There are two physical types of trade routes: overland and nautical. An overland route connects multiple points by land, and originally was traversed by caravans, or merchants who traveled in groups for convenience and protection. With the invention of the automobile, highways, and pipelines, the need for caravans is largely obsolete, though some caravans still exist along trade routes in less-developed areas of the world. A nautical route is traversed by sea and tends to involve the use of large ships that carry significant quantities of goods, often over vast distances. Nautical routes are the most common and least expensive method of transporting goods in the modern day.
In addition to overland and nautical routes are two forms of transportation of goods that merit mention: riverine and air transport routes. Riverine routes, or passages that follow along or are navigated via rivers, are considered overland routes. Most air routes are nautical, as they tend to cross large bodies of water, though this is not always the case. Air routes are of course a common form of trade transportation today, though for most goods this form of transportation is still prohibitively expensive. If an air route is too expensive or has too limited a space for transporting goods, a nautical route is most often used.
MAJOR TRADE ROUTES
Examples of trade routes can be found in every part of the world during any point in its history, but there are a few historic trade routes that deserve attention because of their significance:
The Lapis Lazuli Route originated in the Chagai Mountains in modern PAKISTAN and traveled to Hierakonpolis, EGYPT, in the 4th millennium B.C.E., marking it as one of the oldest known trade routes in human history. As with many major trade routes, it is named after the commodity that was transported—lapis lazuli. A precious mineral prized for its bright blue color, lapis lazuli was used for a number of luxurious and religious items in ancient Egypt in particular.
Alexander the Great linked a number of polities in Europe and Asia to form a basis for trade networks that would continue well into subsequent empires. The ancient Roman trade network that evolved from Alexander's conquests extended across the entire continent of Europe, through the MIDDLE EAST, then connected to Asian trade routes to extend as far as Chang'an (Xi'an), the capital of the Han Empire, located in central CHINA. Certain cities, like Petra (located in modern JORDAN), became famed as nexus points for trade between the two continents. The incense routes of ancient Arabia were the most famous of this network, though many other precious commodities, including olive oil, spices, gems, and silk, were traded extensively.
The Amber Road, a very ancient route that may have been initiated as early as 800 B.C.E., originated in Jutland (modern DENMARK) on the Baltic Sea, then moved either south and west through Britain to the MEDITERRANEAN or due east along the DANUBE RIVER to the BLACK SEA, then eventually to ITALY via Yugoslavia. The routes for the Amber Road varied according to who was in power in Europe and are a historical measurement of the exchange of political power in the region. The Amber Road also connected to significant tin routes in West and Central Europe, creating an impressive intra-European network.

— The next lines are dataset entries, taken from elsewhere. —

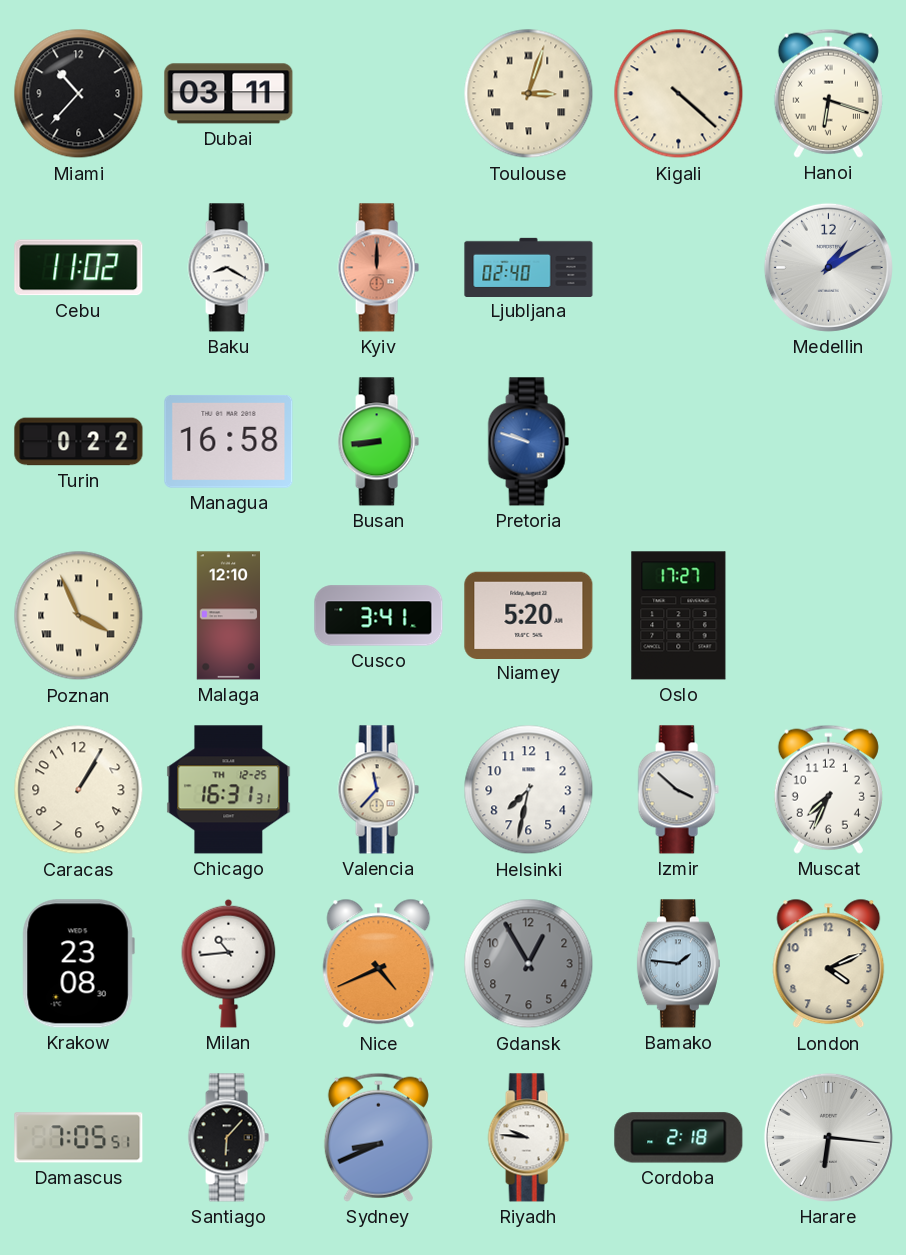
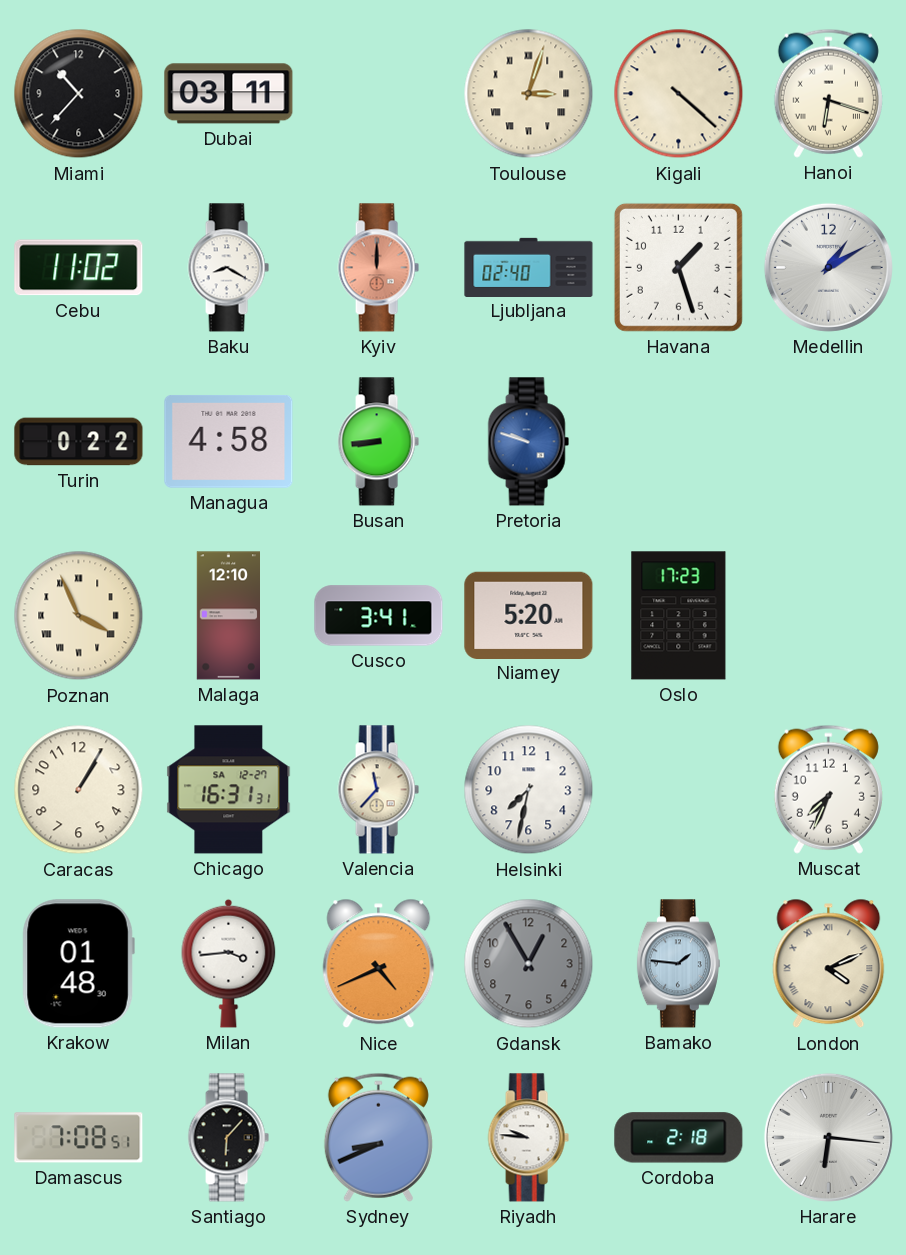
Havana: none -> 1:27
Managua: 16:58 -> 4:58
Oslo: 17:27 -> 17:23
Chicago date: TH 12-25 -> SA 12-27
Izmir: 3:52 -> none
Krakow: 23:08 -> 01:48
Milan: 10:44 -> 3:44
London numerals: Arabic -> Roman
Damascus: 7:05 -> 7:08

The SILK ROAD, one of the longest-lasting trade routes in human history, was actually a series of routes that originated in China and extended either north and west though Dunhuang, across the GOBI DESERT into Central Asia and onto Europe, or took a more southern route near the HIMALAYAS through Pakistan, which could connect with ports on the Indian subcontinent to Arabia and the eastern coast of Africa or overland through the Middle East to the Mediterranean. Exotic animals and plants, slaves, gold, and other commodities passed through this route, whose apex occurred during the Tang Dynasty in the 8th century. The Silk Road still exists today, though political instability in Central Asia has largely stopped study of the route except on its eastern end in China.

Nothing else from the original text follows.